Learning Rate and Weight Decay

  • Learning Rate: Crucial for convergence time; needs careful tuning to avoid suboptimal models.
  • Weight Decay: Helps regularize models and mitigate overfitting.

Model Input Pipeline Tricks

  • Efficient DataLoaders and scalable transformations are crucial as dataset size increases, ensuring that GPUs remain fully utilized.

Starting Machine Learning Algorithms in Depth

image

I saw a Microsoft data scientist - VADIM SMOLYAKOV, published a new book on Manning, after looking at the outline I decided to use one of my free credits on there and purchase it.

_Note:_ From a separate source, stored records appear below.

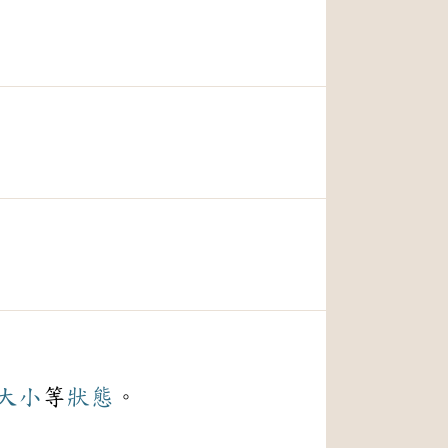
大小
等
狀態
。
。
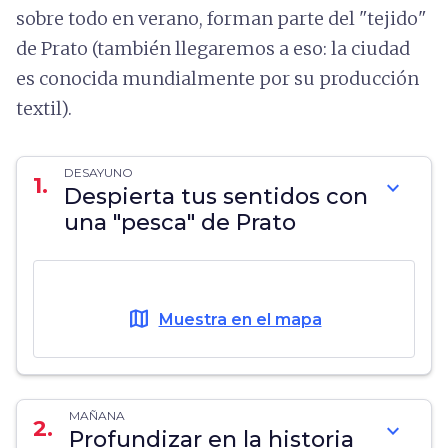
sobre todo en verano, forman parte del "tejido"
de Prato (también llegaremos a eso: la ciudad
es conocida mundialmente por su producción
textil).
DESAYUNO
1.
expand_more
Despierta tus sentidos con
una "pesca" de Prato
map
Muestra en el mapa
MAÑANA
2.
expand_more
Profundizar en la historia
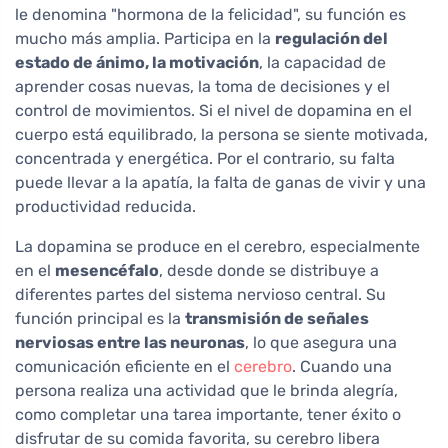
le denomina "hormona de la felicidad", su función es
mucho más amplia. Participa en la
regulación del
estado de ánimo, la motivación
, la capacidad de
aprender cosas nuevas, la toma de decisiones y el
control de movimientos. Si el nivel de dopamina en el
cuerpo está equilibrado, la persona se siente motivada,
concentrada y energética. Por el contrario, su falta
puede llevar a la apatía, la falta de ganas de vivir y una
productividad reducida.
La dopamina se produce en el cerebro, especialmente
en el
mesencéfalo
, desde donde se distribuye a
diferentes partes del sistema nervioso central. Su
función principal es la
transmisión de señales
nerviosas entre las neuronas
, lo que asegura una
comunicación eficiente en el
cerebro
. Cuando una
persona realiza una actividad que le brinda alegría,
como completar una tarea importante, tener éxito o
disfrutar de su comida favorita, su cerebro libera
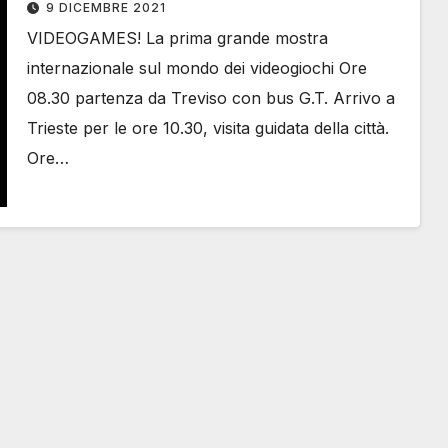
9 DICEMBRE 2021
VIDEOGAMES! La prima grande mostra
internazionale sul mondo dei videogiochi Ore
08.30 partenza da Treviso con bus G.T. Arrivo a
Trieste per le ore 10.30, visita guidata della città.
Ore…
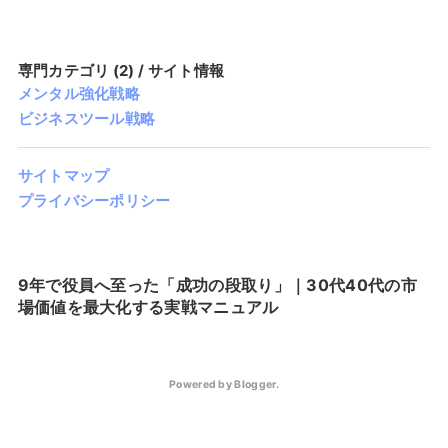
専門カテゴリ (2) / サイト情報
メンタル強化戦略
ビジネスツール戦略
サイトマップ
プライバシーポリシー
9年で役員へ至った「成功の段取り」｜30代40代の市
場価値を最大化する実戦マニュアル
Powered by
Blogger
.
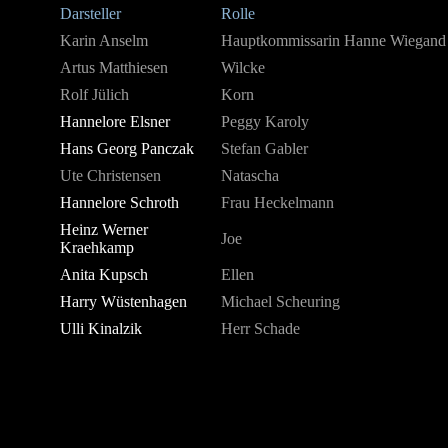
Darsteller
Rolle
Karin Anselm
Hauptkommissarin Hanne Wiegand
Artus Matthiesen
Wilcke
Rolf Jülich
Korn
Hannelore Elsner
Peggy Karoly
Hans Georg Panczak
Stefan Gabler
Ute Christensen
Natascha
Hannelore Schroth
Frau Heckelmann
Heinz Werner
Joe
Kraehkamp
Anita Kupsch
Ellen
Harry Wüstenhagen
Michael Scheuring
Ulli Kinalzik
Herr Schade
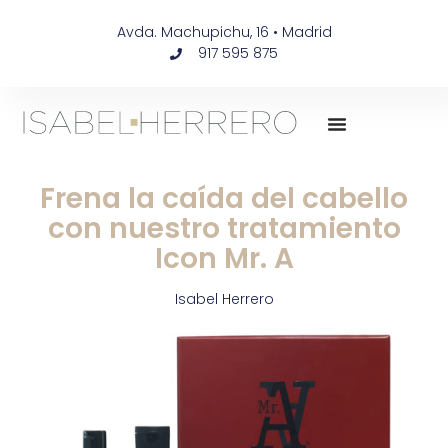
Avda. Machupichu, 16 • Madrid
917 595 875
Frena la caída del cabello
con nuestro tratamiento
Icon Mr. A
Isabel Herrero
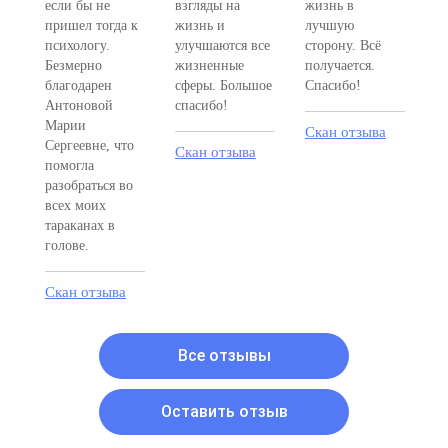
если бы не
взгляды на
жизнь в
пришел тогда к
жизнь и
лучшую
психологу.
улучшаются все
сторону. Всё
Безмерно
жизненные
получается.
благодарен
сферы. Большое
Спасибо!
Антоновой
спасибо!
Марии
Скан отзыва
Сергеевне, что
Скан отзыва
помогла
разобраться во
всех моих
тараканах в
голове.
Скан отзыва
Все отзывы
Оставить отзыв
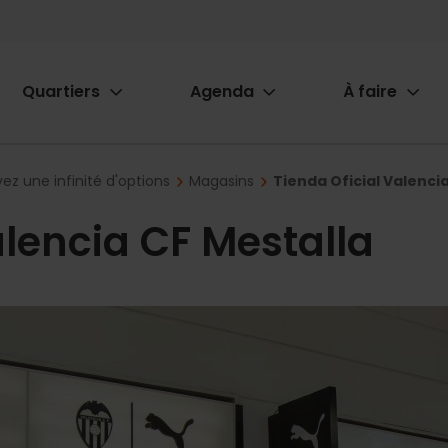
Quartiers
Agenda
À faire
ion
ez une infinité d'options
Magasins
Tienda Oficial Valenci
alencia CF Mestalla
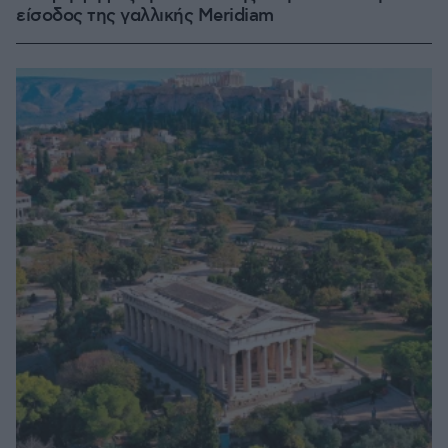
είσοδος της γαλλικής Meridiam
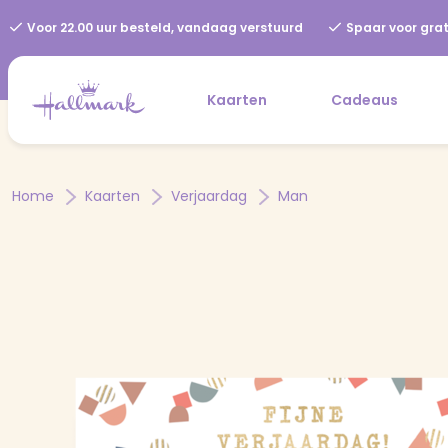
Voor 22.00 uur besteld, vandaag verstuurd
Spaar voor grat
Kaarten
Cadeaus
Home
Kaarten
Verjaardag
Man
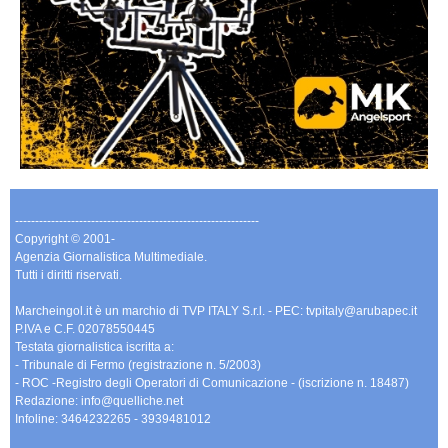
-------------------------------------------------------------
Copyright © 2001-
Agenzia Giornalistica Multimediale.
Tutti i diritti riservati.
Marcheingol.it è un marchio di TVP ITALY S.r.l. - PEC: tvpitaly@arubapec.it
P.IVA e C.F. 02078550445
Testata giornalistica iscritta a:
- Tribunale di Fermo (registrazione n. 5/2003)
- ROC -Registro degli Operatori di Comunicazione - (iscrizione n. 18487)
Redazione: info@quelliche.net
Infoline: 3464232265 - 3939481012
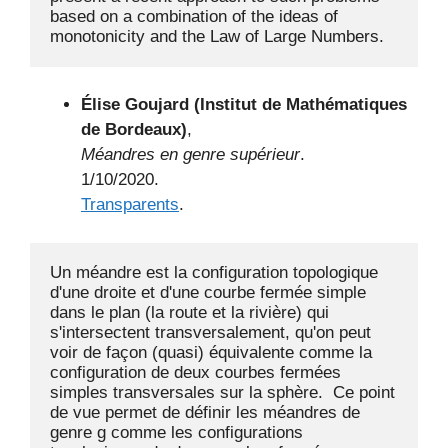
based on a combination of the ideas of 
monotonicity and the Law of Large Numbers.
Élise Goujard (Institut de Mathématiques
de Bordeaux)
,
Méandres en genre supérieur
.
1/10/2020.
Transparents
.
Un méandre est la configuration topologique 
d'une droite et d'une courbe fermée simple 
dans le plan (la route et la rivière) qui 
s'intersectent transversalement, qu'on peut 
voir de façon (quasi) équivalente comme la 
configuration de deux courbes fermées 
simples transversales sur la sphère.  Ce point 
de vue permet de définir les méandres de 
genre g comme les configurations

Chapter 1: Machine learning algorithms

  • Algorithm Definition:
    • An algorithm is a sequence of steps to achieve a task, taking an input, performing operations, and producing an output.
    • Example: Sorting a list of integers.
  • Algorithm Performance:
    • Two key metrics:
      • Runtime Complexity: Measures the speed of execution.
      • Space Complexity: Measures the amount of memory required.
  • Machine Learning (ML) Algorithms:
    • Supervised Learning:
      • Learns a mapping from inputs (x) to outputs (y) using labeled data.
      • Types:
        • Classification: Predicts discrete labels (e.g., classifying emails as spam or not).
        • Regression: Predicts continuous values (e.g., forecasting stock prices).
      • Loss Functions:
        • Classification: Measures misclassification rate.
        • Regression: Uses Mean Squared Error (MSE) to measure deviation from the true value.
    • Unsupervised Learning:
      • Identifies patterns in data without labeled outputs.
      • Example: Clustering data points based on similarity.
    • Deep Learning:
      • Involves multiple layers of computation to learn complex patterns.
      • Uses backpropagation to optimize parameters.
      • Applications: Natural Language Processing (NLP), Computer Vision (CV), etc.
  • Bayesian Inference:
    • Updates beliefs based on new data.
    • Involves calculating the posterior distribution using prior knowledge and observed data.
  • Types of Bayesian Inference:
    • Markov Chain Monte Carlo (MCMC): Samples from high-dimensional spaces to approximate distributions.
    • Variational Inference (VI): Approximates the posterior by optimizing a simpler distribution.
  • Importance of Learning Algorithms from Scratch:
    • Enables better understanding, selection, and troubleshooting of ML algorithms.
    • Facilitates extending and improving existing models.
  • Mathematical Background:
    • Understanding of probability, calculus, and linear algebra is crucial for ML algorithms.
  • Software Implementation:
    • Focus on efficient coding practices, using Python, with attention to data structures and problem-solving paradigms like:
      • Complete Search: Traverses the entire search space.
      • Greedy Algorithms: Makes locally optimal choices.
      • Divide and Conquer: Solves problems by breaking them into sub-problems.
      • Dynamic Programming: Solves overlapping subproblems and stores results.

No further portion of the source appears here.